Dr Shalini Paramaswaran was driving home when an old Malay pakcik (uncle) skid and fell from his motorbike when attempting to make a U-turn.
She rushed to his aid, noted his deformed right leg with bone exposed and heard that he was unable to feel his feet.
“I introduced myself to help him,” she said, “and pakcik responded in a rather shocking way.” In front of the crowd that had gathered, he shooed her away with the words, “Aku tak nak keling datang dekat aku, tolong aku ke, banyak orang boleh tolong (I don’t want a ‘keling’ coming near me, or to help me, lots of people can help me)”.
‘Keling’ is regarded as a derogatory term referring to a person of Indian origin.
Members of the public then asked her to move away.
The shell-shocked doctor obliged and proceeded to call an ambulance.

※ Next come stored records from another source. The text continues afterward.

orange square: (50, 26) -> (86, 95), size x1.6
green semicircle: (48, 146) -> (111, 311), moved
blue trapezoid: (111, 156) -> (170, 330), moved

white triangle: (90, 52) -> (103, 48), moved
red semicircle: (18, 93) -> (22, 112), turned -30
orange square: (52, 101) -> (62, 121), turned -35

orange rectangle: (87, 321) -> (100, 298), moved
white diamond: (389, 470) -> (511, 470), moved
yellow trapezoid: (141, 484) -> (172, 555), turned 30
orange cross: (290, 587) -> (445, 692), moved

Upon arrival of the medical unit, Dr Shalini debriefed the paramedic who attended to the injured victim.
After ensuring that the Malay man was attended to, she was about to leave the accident site when the paramedic called out to her, asking if she had examined the man.

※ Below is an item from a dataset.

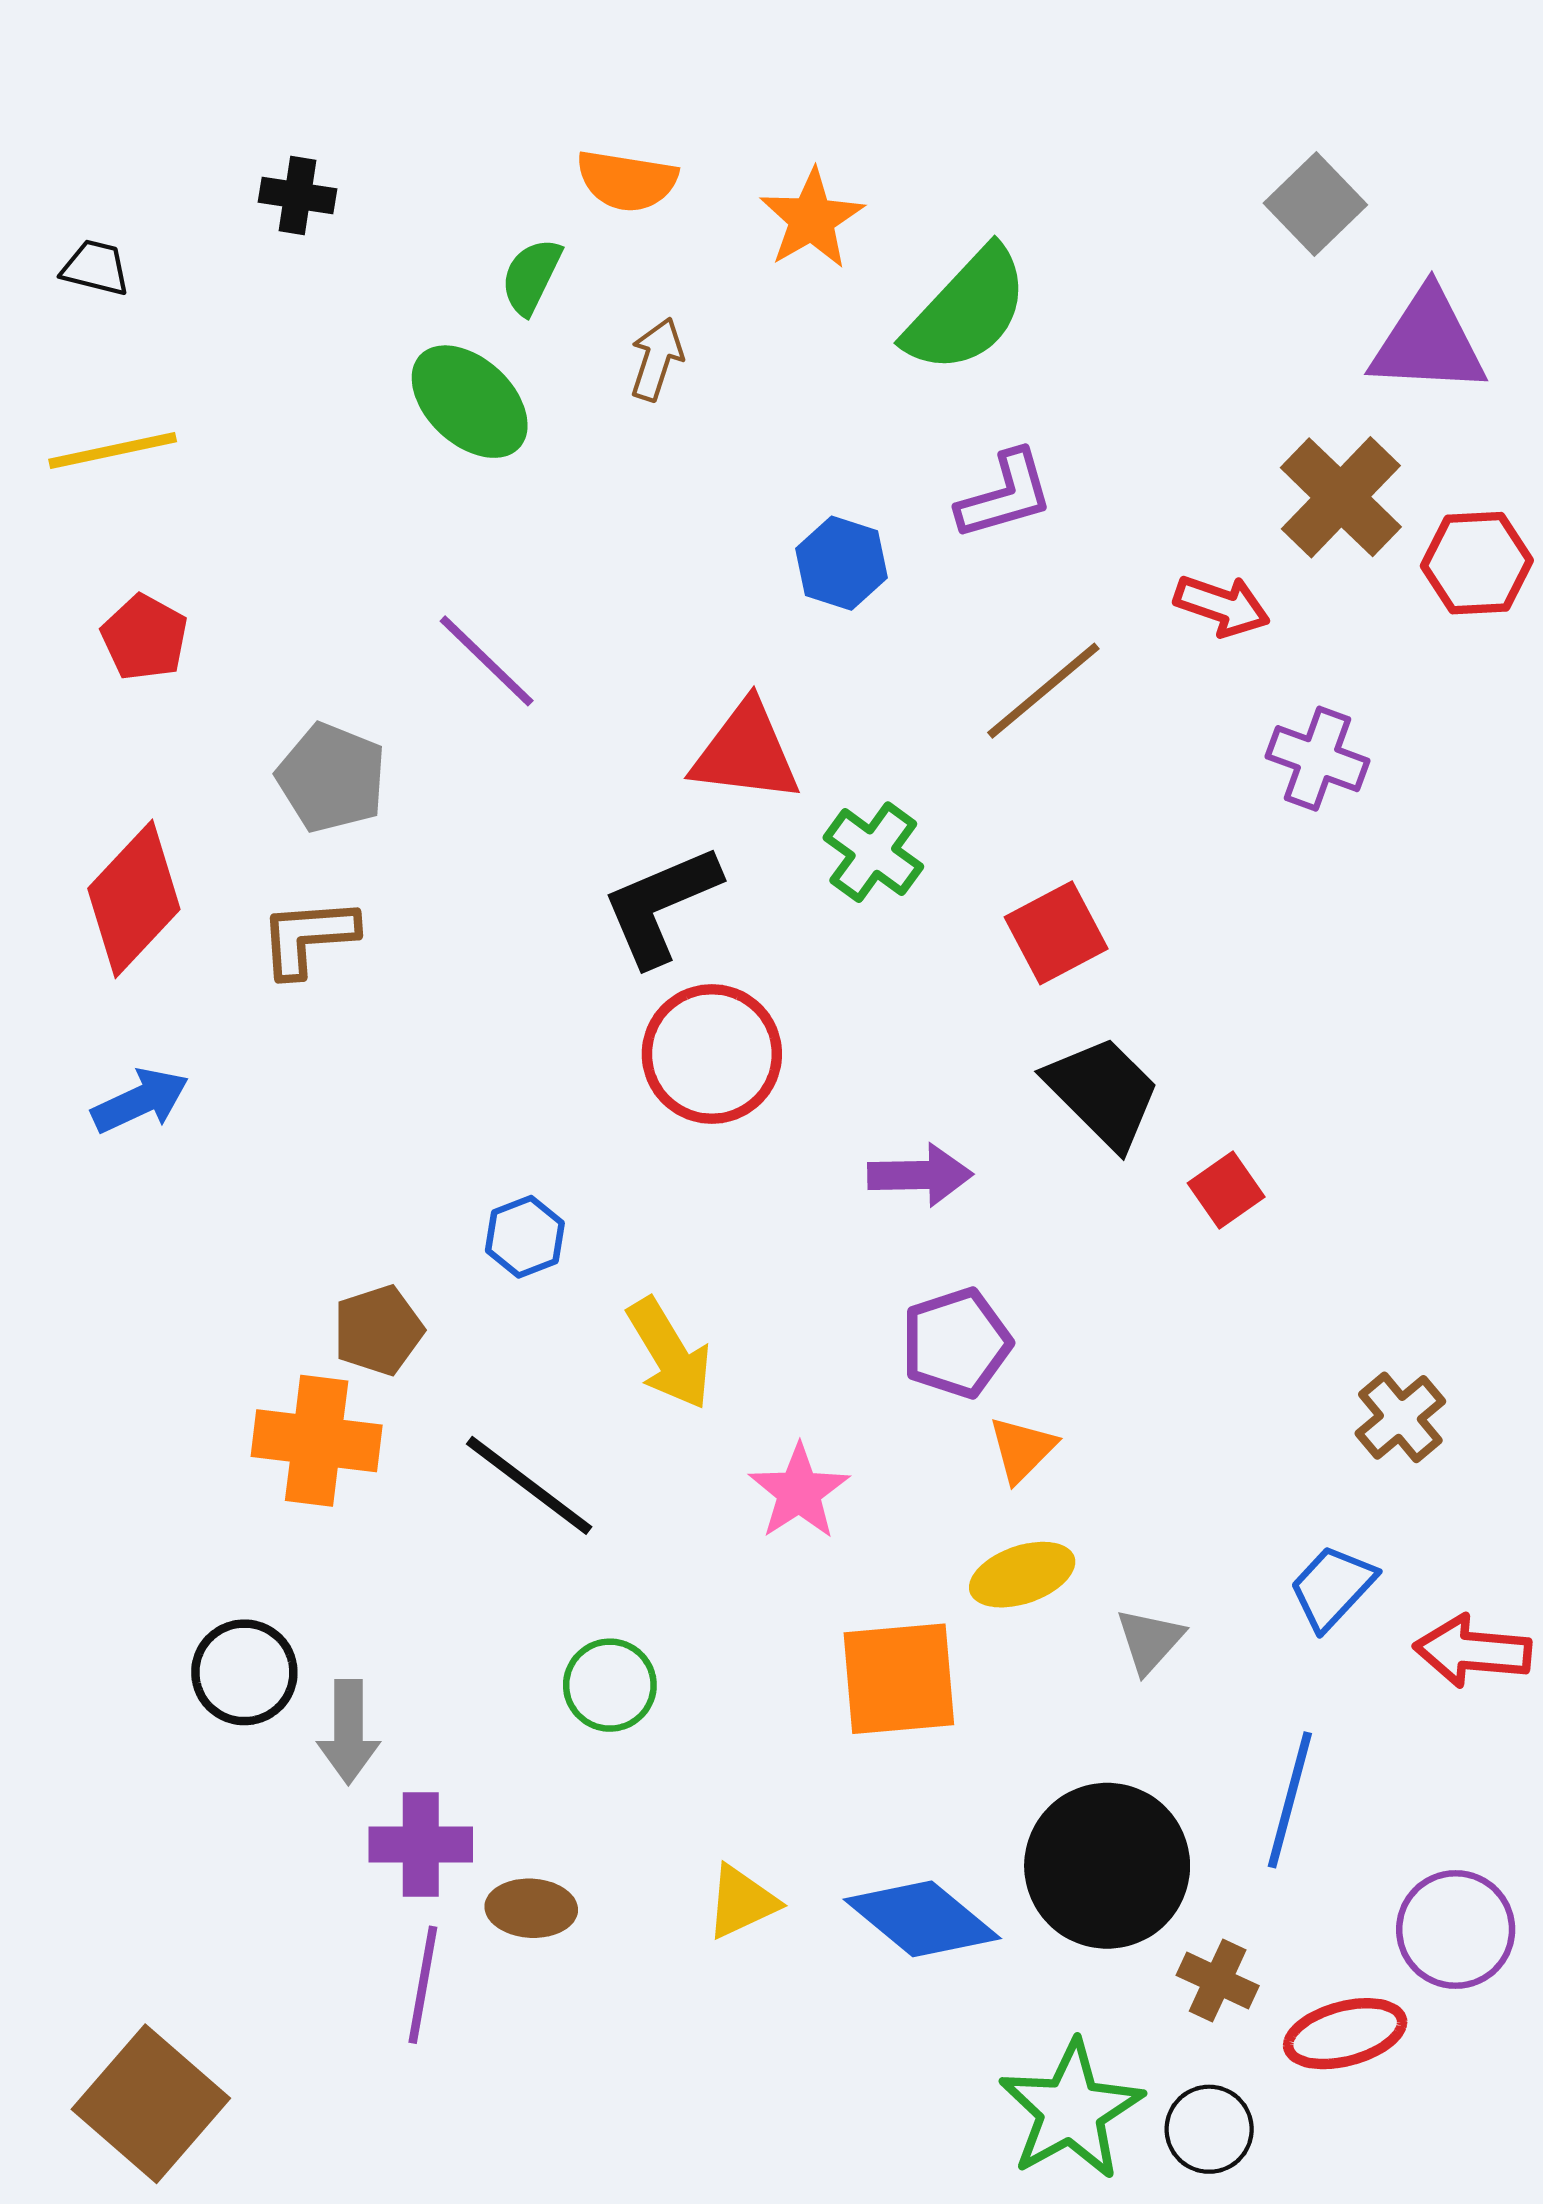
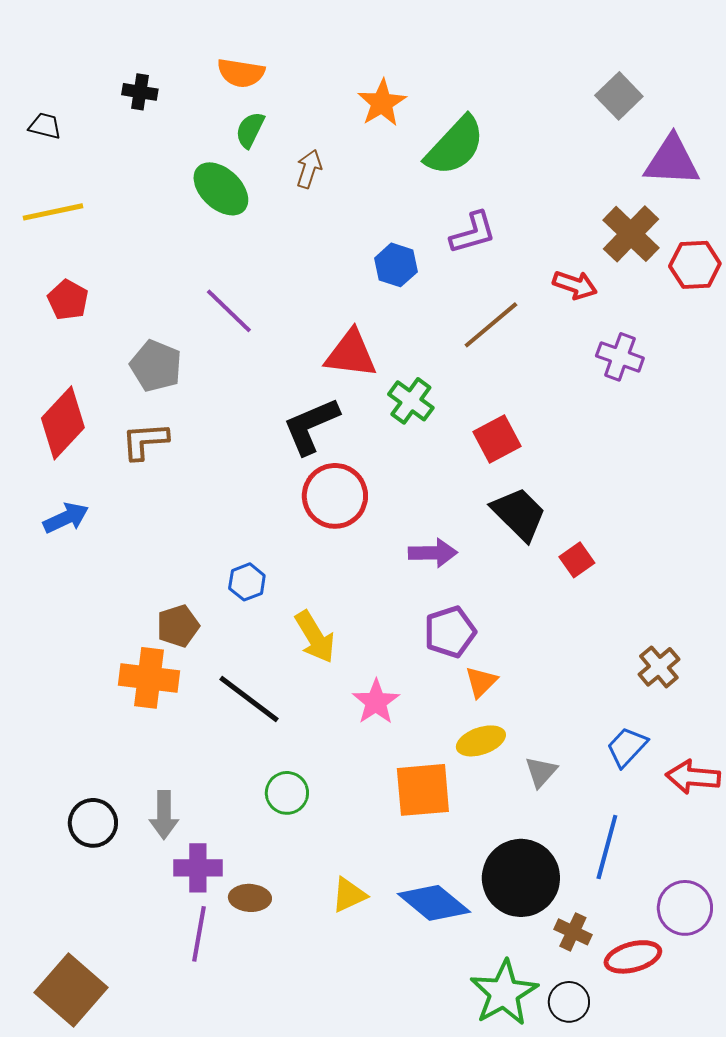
orange semicircle: (627, 181) -> (241, 73), moved
black circle: (244, 1672) -> (93, 823), moved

She replied, “No, he didn’t want me to touch him. So I called an ambulance instead and waited to ensure no one moved him.”
Overhearing the exchange, the man then smiled and said, “I didn’t know you were a doctor. Doctor can touch.”
Expressing her disbelief, she ended her post with this poignant remark, “Before knowing I’m a doctor, I was a disgusting ‘keling’, cannot touch. After knowing, all the smiles n sorry…”
What’s obvious is that the story struck a nerve with everyday Malaysians of all races. Most thanked her and some apologised for the man’s racist rant.